• _Data records_:
[Start of Attachment]

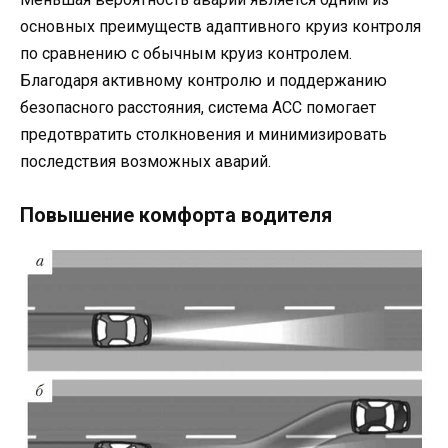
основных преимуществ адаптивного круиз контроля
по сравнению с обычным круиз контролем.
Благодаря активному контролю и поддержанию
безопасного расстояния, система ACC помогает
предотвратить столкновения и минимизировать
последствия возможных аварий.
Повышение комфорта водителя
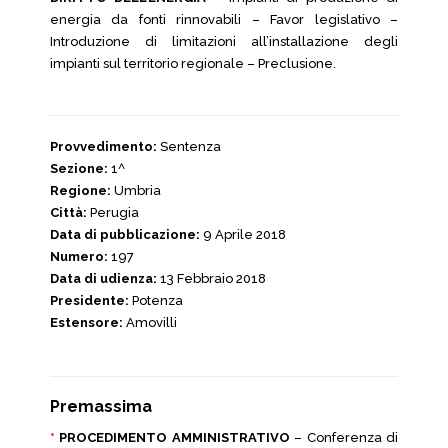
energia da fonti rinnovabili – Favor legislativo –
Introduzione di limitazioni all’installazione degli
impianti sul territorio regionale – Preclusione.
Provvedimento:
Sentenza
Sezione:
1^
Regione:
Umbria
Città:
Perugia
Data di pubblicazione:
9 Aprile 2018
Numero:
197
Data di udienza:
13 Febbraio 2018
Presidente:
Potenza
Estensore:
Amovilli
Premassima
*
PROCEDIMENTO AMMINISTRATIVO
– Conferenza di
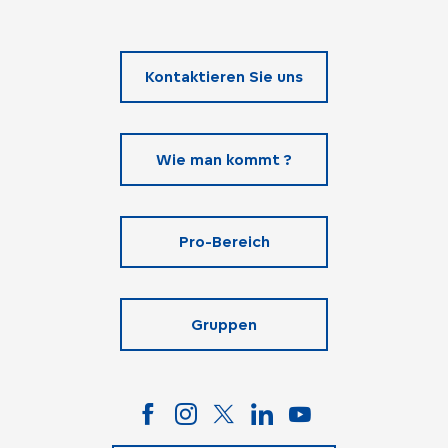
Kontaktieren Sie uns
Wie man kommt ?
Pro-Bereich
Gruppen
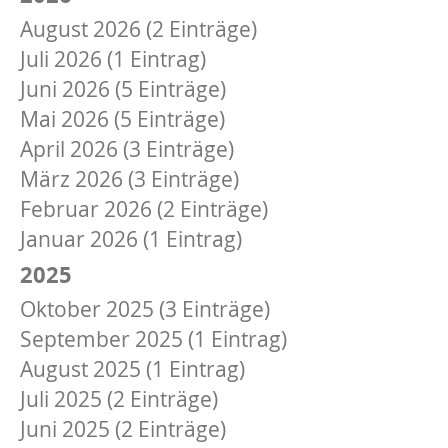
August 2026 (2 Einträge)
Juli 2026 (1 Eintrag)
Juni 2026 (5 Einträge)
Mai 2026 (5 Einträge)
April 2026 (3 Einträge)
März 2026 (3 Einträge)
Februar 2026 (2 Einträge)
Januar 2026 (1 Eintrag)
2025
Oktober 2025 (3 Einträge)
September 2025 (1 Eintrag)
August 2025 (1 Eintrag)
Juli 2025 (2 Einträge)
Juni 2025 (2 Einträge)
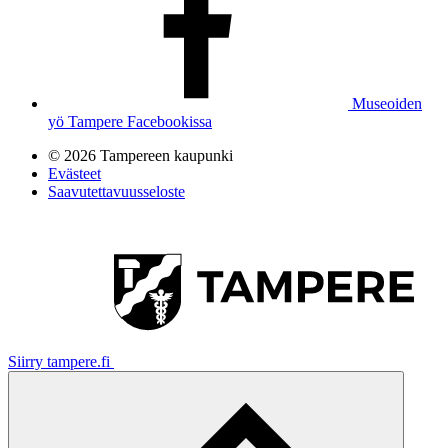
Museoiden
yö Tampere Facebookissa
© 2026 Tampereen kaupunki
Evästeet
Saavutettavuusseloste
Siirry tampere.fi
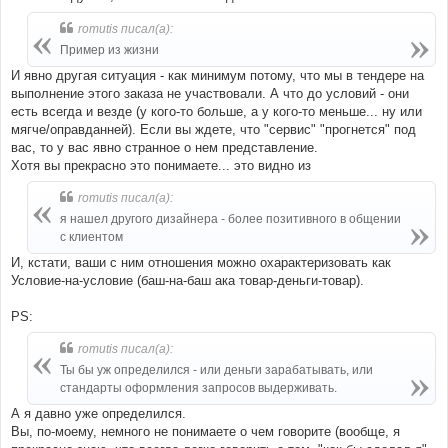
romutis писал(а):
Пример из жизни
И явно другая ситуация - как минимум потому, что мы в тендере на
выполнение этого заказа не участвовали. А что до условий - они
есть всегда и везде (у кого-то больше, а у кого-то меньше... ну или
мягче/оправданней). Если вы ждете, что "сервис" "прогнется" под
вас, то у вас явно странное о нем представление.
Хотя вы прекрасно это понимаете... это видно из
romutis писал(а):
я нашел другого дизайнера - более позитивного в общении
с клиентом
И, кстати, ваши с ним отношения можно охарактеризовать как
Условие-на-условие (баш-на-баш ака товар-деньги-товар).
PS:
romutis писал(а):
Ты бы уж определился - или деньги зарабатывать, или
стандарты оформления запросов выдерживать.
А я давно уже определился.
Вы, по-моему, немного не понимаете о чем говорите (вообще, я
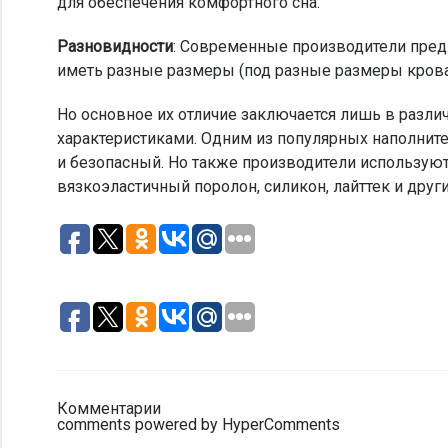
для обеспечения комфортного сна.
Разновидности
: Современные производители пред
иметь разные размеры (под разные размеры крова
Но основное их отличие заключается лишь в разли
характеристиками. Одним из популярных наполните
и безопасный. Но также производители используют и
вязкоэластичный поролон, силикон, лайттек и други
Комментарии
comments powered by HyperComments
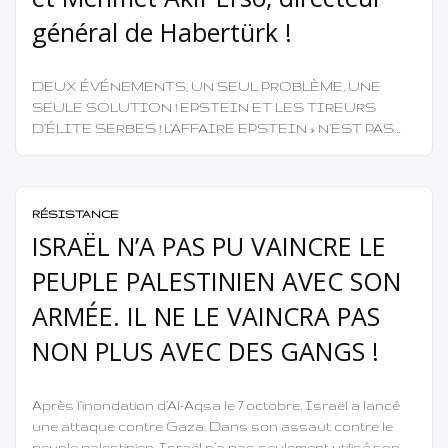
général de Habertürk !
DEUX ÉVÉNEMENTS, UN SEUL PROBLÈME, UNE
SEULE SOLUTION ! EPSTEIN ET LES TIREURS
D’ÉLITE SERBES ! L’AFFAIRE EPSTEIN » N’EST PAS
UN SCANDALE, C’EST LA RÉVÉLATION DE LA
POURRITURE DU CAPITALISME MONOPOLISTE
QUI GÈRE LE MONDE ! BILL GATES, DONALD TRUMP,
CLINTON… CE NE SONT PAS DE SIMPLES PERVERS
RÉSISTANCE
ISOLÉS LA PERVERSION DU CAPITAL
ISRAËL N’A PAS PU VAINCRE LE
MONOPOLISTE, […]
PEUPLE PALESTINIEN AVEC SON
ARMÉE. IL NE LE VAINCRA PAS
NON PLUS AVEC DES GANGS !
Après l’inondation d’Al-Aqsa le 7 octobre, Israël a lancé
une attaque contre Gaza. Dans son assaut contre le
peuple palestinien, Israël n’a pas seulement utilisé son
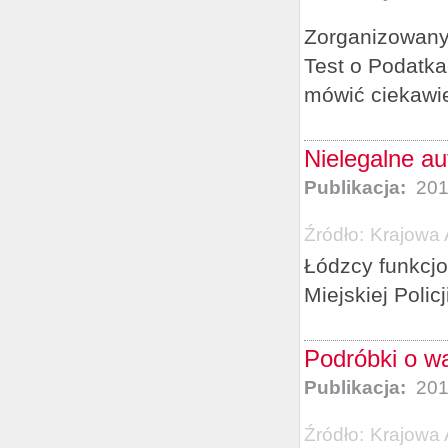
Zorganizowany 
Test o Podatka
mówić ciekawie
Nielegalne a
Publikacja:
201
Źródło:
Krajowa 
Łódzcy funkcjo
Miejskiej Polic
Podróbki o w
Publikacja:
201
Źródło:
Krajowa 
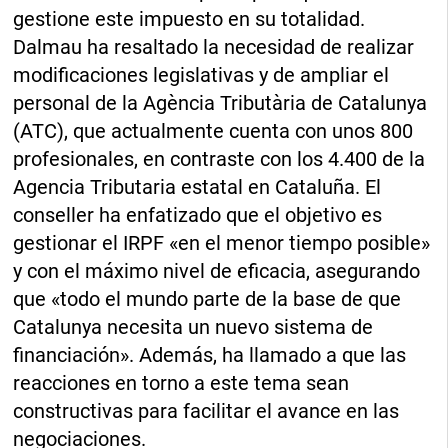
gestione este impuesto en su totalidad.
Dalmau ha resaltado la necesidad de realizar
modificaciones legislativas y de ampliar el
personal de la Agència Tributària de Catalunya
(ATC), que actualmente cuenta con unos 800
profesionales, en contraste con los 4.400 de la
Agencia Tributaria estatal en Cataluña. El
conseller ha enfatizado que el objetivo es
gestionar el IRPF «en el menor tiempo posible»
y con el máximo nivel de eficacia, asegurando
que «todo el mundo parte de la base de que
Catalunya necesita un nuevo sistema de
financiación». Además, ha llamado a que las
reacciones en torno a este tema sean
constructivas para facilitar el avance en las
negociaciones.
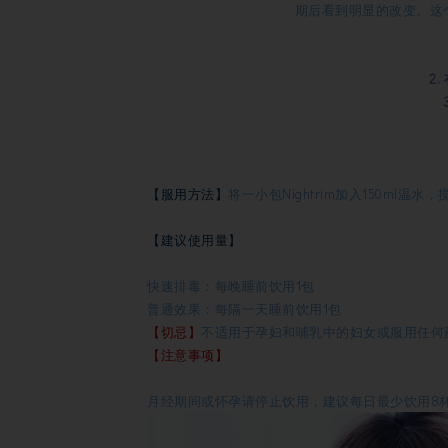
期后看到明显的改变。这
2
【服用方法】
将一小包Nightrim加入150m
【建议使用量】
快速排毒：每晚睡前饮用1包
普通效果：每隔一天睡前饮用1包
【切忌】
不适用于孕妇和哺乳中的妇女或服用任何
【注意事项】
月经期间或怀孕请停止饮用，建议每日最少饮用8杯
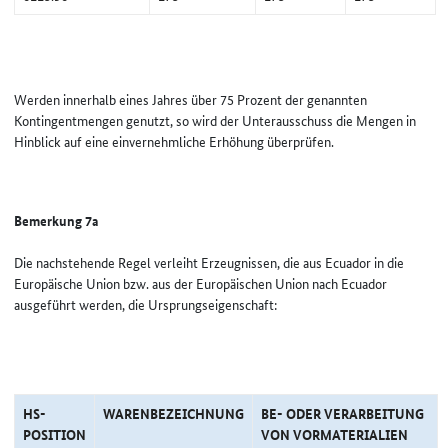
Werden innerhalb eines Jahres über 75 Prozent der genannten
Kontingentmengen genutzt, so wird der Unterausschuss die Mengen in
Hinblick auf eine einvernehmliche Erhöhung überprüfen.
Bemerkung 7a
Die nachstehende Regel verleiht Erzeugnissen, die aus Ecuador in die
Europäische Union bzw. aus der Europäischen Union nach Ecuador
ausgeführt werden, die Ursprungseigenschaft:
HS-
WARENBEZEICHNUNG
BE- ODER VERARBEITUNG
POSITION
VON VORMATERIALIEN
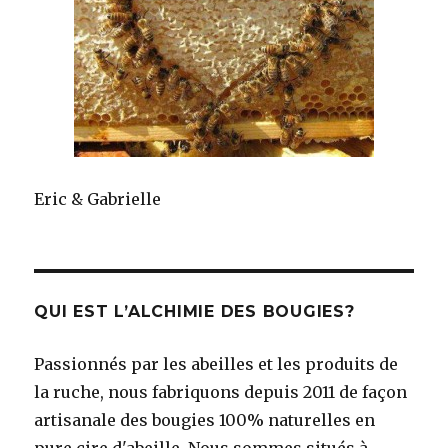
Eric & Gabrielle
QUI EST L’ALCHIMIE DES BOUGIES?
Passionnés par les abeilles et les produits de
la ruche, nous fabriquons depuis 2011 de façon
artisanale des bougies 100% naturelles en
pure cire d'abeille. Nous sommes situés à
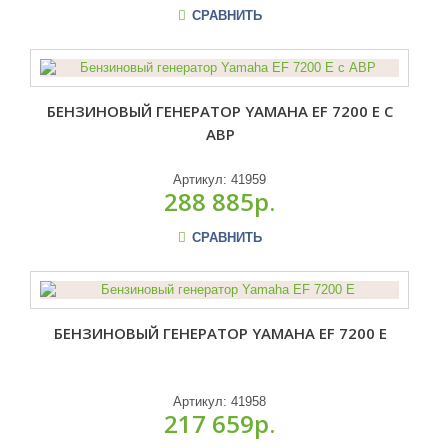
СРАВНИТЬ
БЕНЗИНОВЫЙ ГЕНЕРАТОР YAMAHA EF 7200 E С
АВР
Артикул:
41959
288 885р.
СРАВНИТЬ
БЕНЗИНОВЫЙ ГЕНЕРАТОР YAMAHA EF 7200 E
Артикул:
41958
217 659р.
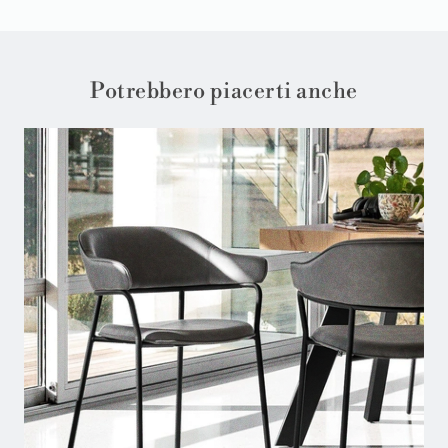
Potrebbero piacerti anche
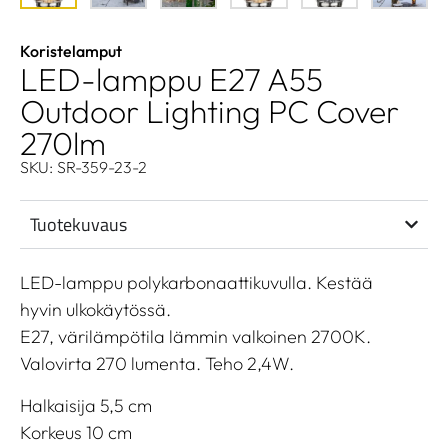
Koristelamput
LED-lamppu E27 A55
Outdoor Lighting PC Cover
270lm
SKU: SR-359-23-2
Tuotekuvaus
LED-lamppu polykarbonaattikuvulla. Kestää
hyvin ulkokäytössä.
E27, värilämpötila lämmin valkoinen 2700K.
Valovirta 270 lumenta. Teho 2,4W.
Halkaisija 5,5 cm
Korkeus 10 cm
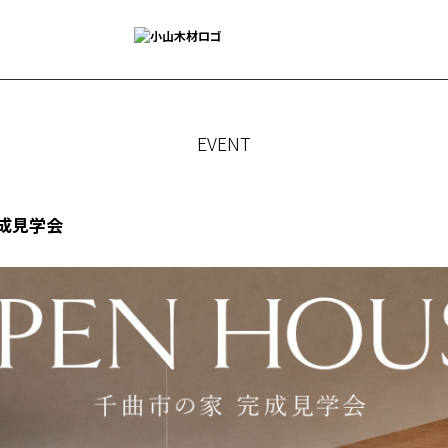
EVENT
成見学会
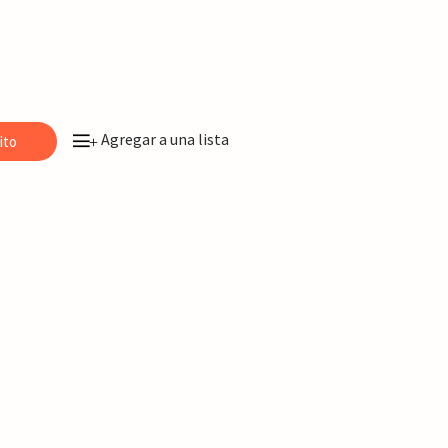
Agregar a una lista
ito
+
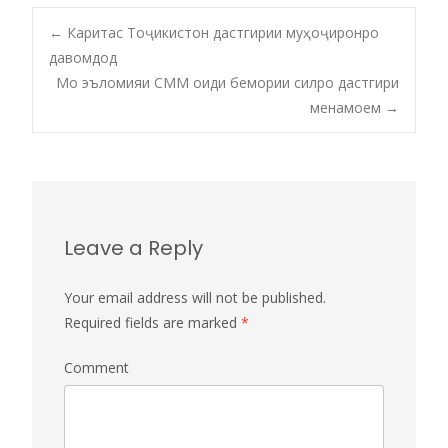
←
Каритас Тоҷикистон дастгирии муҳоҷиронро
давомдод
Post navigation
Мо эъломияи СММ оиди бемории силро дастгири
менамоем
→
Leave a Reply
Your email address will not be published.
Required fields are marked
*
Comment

[End of Attachment]

• _Task details_: In the answer, the entries should be restated verbatim, with all pictures omitted.

• _Answer space_:
основных преимуществ адаптивного круиз контроля
по сравнению с обычным круиз контролем.
Благодаря активному контролю и поддержанию
безопасного расстояния, система ACC помогает
предотвратить столкновения и минимизировать
последствия возможных аварий.
Повышение комфорта водителя
energia da fonti rinnovabili – Favor legislativo –
Introduzione di limitazioni all’installazione degli
impianti sul territorio regionale – Preclusione.
Provvedimento:
Sentenza
Sezione:
1^
Regione:
Umbria
Città:
Perugia
Data di pubblicazione:
9 Aprile 2018
Numero:
197
Data di udienza:
13 Febbraio 2018
Presidente:
Potenza
Estensore:
Amovilli
Premassima
*
PROCEDIMENTO AMMINISTRATIVO
– Conferenza di
Kontaktieren Sie uns
Wie man kommt ?
Pro-Bereich
Gruppen
August 2026 (2 Einträge)
Juli 2026 (1 Eintrag)
Juni 2026 (5 Einträge)
Mai 2026 (5 Einträge)
April 2026 (3 Einträge)
März 2026 (3 Einträge)
Februar 2026 (2 Einträge)
Januar 2026 (1 Eintrag)
2025
Oktober 2025 (3 Einträge)
September 2025 (1 Eintrag)
August 2025 (1 Eintrag)
Juli 2025 (2 Einträge)
Juni 2025 (2 Einträge)
Museoiden
yö Tampere Facebookissa
© 2026 Tampereen kaupunki
Evästeet
Saavutettavuusseloste
Siirry tampere.fi
romutis писал(а):
Пример из жизни
И явно другая ситуация - как минимум потому, что мы в тендере на
выполнение этого заказа не участвовали. А что до условий - они
есть всегда и везде (у кого-то больше, а у кого-то меньше... ну или
мягче/оправданней). Если вы ждете, что "сервис" "прогнется" под
вас, то у вас явно странное о нем представление.
Хотя вы прекрасно это понимаете... это видно из
romutis писал(а):
я нашел другого дизайнера - более позитивного в общении
с клиентом
И, кстати, ваши с ним отношения можно охарактеризовать как
Условие-на-условие (баш-на-баш ака товар-деньги-товар).
PS:
romutis писал(а):
Ты бы уж определился - или деньги зарабатывать, или
стандарты оформления запросов выдерживать.
А я давно уже определился.
Вы, по-моему, немного не понимаете о чем говорите (вообще, я
для обеспечения комфортного сна.
Разновидности
: Современные производители пред
иметь разные размеры (под разные размеры крова
Но основное их отличие заключается лишь в разли
характеристиками. Одним из популярных наполните
и безопасный. Но также производители используют и
вязкоэластичный поролон, силикон, лайттек и други
Комментарии
comments powered by HyperComments
général de Habertürk !
DEUX ÉVÉNEMENTS, UN SEUL PROBLÈME, UNE
SEULE SOLUTION ! EPSTEIN ET LES TIREURS
D’ÉLITE SERBES ! L’AFFAIRE EPSTEIN » N’EST PAS
UN SCANDALE, C’EST LA RÉVÉLATION DE LA
POURRITURE DU CAPITALISME MONOPOLISTE
QUI GÈRE LE MONDE ! BILL GATES, DONALD TRUMP,
CLINTON… CE NE SONT PAS DE SIMPLES PERVERS
RÉSISTANCE
ISOLÉS LA PERVERSION DU CAPITAL
ISRAËL N’A PAS PU VAINCRE LE
MONOPOLISTE, […]
PEUPLE PALESTINIEN AVEC SON
ARMÉE. IL NE LE VAINCRA PAS
NON PLUS AVEC DES GANGS !
Après l’inondation d’Al-Aqsa le 7 octobre, Israël a lancé
une attaque contre Gaza. Dans son assaut contre le
peuple palestinien, Israël n’a pas seulement utilisé son
Zorganizowany 
Test o Podatka
mówić ciekawie
Nielegalne a
Publikacja:
201
Źródło:
Krajowa 
Łódzcy funkcjo
Miejskiej Polic
Podróbki o w
Publikacja:
201
Źródło:
Krajowa 
gestione este impuesto en su totalidad.
Dalmau ha resaltado la necesidad de realizar
modificaciones legislativas y de ampliar el
personal de la Agència Tributària de Catalunya
(ATC), que actualmente cuenta con unos 800
profesionales, en contraste con los 4.400 de la
Agencia Tributaria estatal en Cataluña. El
conseller ha enfatizado que el objetivo es
gestionar el IRPF «en el menor tiempo posible»
y con el máximo nivel de eficacia, asegurando
que «todo el mundo parte de la base de que
Catalunya necesita un nuevo sistema de
financiación». Además, ha llamado a que las
reacciones en torno a este tema sean
constructivas para facilitar el avance en las
negociaciones.
期后看到明显的改变。这
2
【服用方法】
将一小包Nightrim加入150m
【建议使用量】
快速排毒：每晚睡前饮用1包
普通效果：每隔一天睡前饮用1包
【切忌】
不适用于孕妇和哺乳中的妇女或服用任何
【注意事项】
月经期间或怀孕请停止饮用，建议每日最少饮用8杯
Werden innerhalb eines Jahres über 75 Prozent der genannten
Kontingentmengen genutzt, so wird der Unterausschuss die Mengen in
Hinblick auf eine einvernehmliche Erhöhung überprüfen.
Bemerkung 7a
Die nachstehende Regel verleiht Erzeugnissen, die aus Ecuador in die
Europäische Union bzw. aus der Europäischen Union nach Ecuador
ausgeführt werden, die Ursprungseigenschaft:
HS-
WARENBEZEICHNUNG
BE- ODER VERARBEITUNG
POSITION
VON VORMATERIALIEN
Eric & Gabrielle
QUI EST L’ALCHIMIE DES BOUGIES?
Passionnés par les abeilles et les produits de
la ruche, nous fabriquons depuis 2011 de façon
artisanale des bougies 100% naturelles en
pure cire d'abeille. Nous sommes situés à
СРАВНИТЬ
БЕНЗИНОВЫЙ ГЕНЕРАТОР YAMAHA EF 7200 E С
АВР
Артикул:
41959
288 885р.
СРАВНИТЬ
БЕНЗИНОВЫЙ ГЕНЕРАТОР YAMAHA EF 7200 E
Артикул:
41958
217 659р.
Potrebbero piacerti anche
Koristelamput
LED-lamppu E27 A55
Outdoor Lighting PC Cover
270lm
SKU: SR-359-23-2
Tuotekuvaus
LED-lamppu polykarbonaattikuvulla. Kestää
hyvin ulkokäytössä.
E27, värilämpötila lämmin valkoinen 2700K.
Valovirta 270 lumenta. Teho 2,4W.
Halkaisija 5,5 cm
Korkeus 10 cm
EVENT
成見学会
Agregar a una lista
ito
+
←
Каритас Тоҷикистон дастгирии муҳоҷиронро
давомдод
Post navigation
Мо эъломияи СММ оиди бемории силро дастгири
менамоем
→
Leave a Reply
Your email address will not be published.
Required fields are marked
*
Comment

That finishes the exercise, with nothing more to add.